The same way women pre-80's have always managed. They had to.

I'm the youngest - a 'surprise' baby - so was brought up more by my siblings than my mum. She had to go out to work to help my father start his business.

There was no down-time for her. She worked all week then did batch cooking and washed for all of us with a twin tub and a washing line on the weekends.

Modern inventions like freezers, microwaves, washing machines and tumble-dryers that undoubtedly have made life easier have almost made up for the fact that most women now have to work (yet still have to do the majority of the housework). So, while women these days don't have to work as hard physically as they did in my mum's day, they're away from home longer. Access to contraception has made families (mostly) smaller so children without siblings (or only one) don't seem to have responsibility foisted on them as they did years ago.

I look at my daughter's friends and all I see are young women who only make an effort for Instagram or coffee with friends. I was stuck in front of the (black & white) telly but these days it's interactive toys or a tablet. One of the friend's children, in particular, is crying out for attention and someone to play with every time I see her (pre-Covid) which was usually in Costa. She'd be going from table to table looking for someone to play with her. My daughter tells me the mother only gets washed and dressed when she wants to post a pic of clothes she's ordered (and then returns) on Instagram. Otherwise, it's Costa a few times a week or friends round where she'll moan that she's so busy she has no time to do anything!

I've said it before and I'll say it again. Life has changed so much. It should be for the better yet it isn't. On one hand, there are all the 'mod cons' on the other social media sucks the time out of life. Then there's the 'dating scene' and the men. Where do I start?! My nephew has fathered four children with different women! He only sees them when my sister has them. He never wanted children but 'doesn't like' using condoms. He no longer whinges to me as he doesn't like the straight talk he gets. Stupid, selfish boy - he's 22. He's not alone with this attitude, though, and if the girlfriend wants a baby she just 'forgets' her pill.

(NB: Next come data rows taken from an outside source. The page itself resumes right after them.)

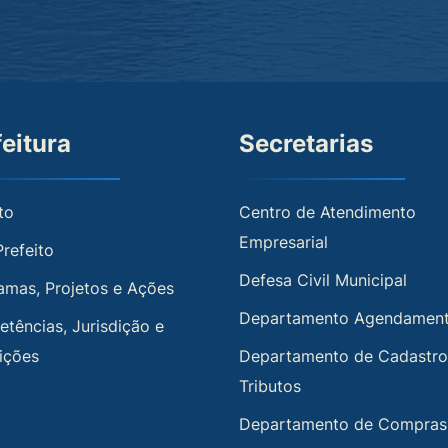
feitura
Secretarias
to
Centro de Atendimento
Empresarial
Prefeito
Defesa Civil Municipal
amas, Projetos e Ações
Departamento Agendamen
tências, Jurisdição e
uições
Departamento de Cadastro
Tributos
Departamento de Compras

I don't blame these girls. They're brought up with Disney princesses and romance and expect the bloke to stick with them but sadly, a lot don't. What I really don't like is seeing children being expected to play with tablets and phones instead of parents interacting with them. Or at least seeing them be able to play with other children - I live rurally where there are plenty of parks. Even pre-Covid they were virtually empty.

The digital age should make life easier for us, not make us too lazy to enjoy family life.
This is so true, alter ego. That is the way it was back then. In the beginning I didn't even have a washing machine so everything had to be hand washed in the bath - including terry nappies - and with a husband on shift work, no family nearby, and not prepared to have someone else bring them up, I didn't work, so tough times. Glamour just wasn't part of it. Hard work and isolation were though I was luckier than a lot of mothers, I reckon. I suppose society had to make life easier, but the end result is having to live up to being yummy mummies (which my friends and I definitely weren't so we didn't have the pressure of having to live up to an image). Even if I had children now, I couldn't do that because that must be totally exhausting in a different way.

But our children had the best of us and we made our own fun with whatever was to hand - old bits of toys, crayons, kitchen tools, cardboard boxes, whatever. Maybe children today don't do these things, and if they don't, then that's a shame. Three neighbouring families grew up together, all the children have done well in one way or another, and we're all still friends. Job done. But an easy option it wasn't. Just like the parents of today, I reckon, don't have an easy time having to live up to false expectations. That must be exhausting in itself. But give me what I had any day.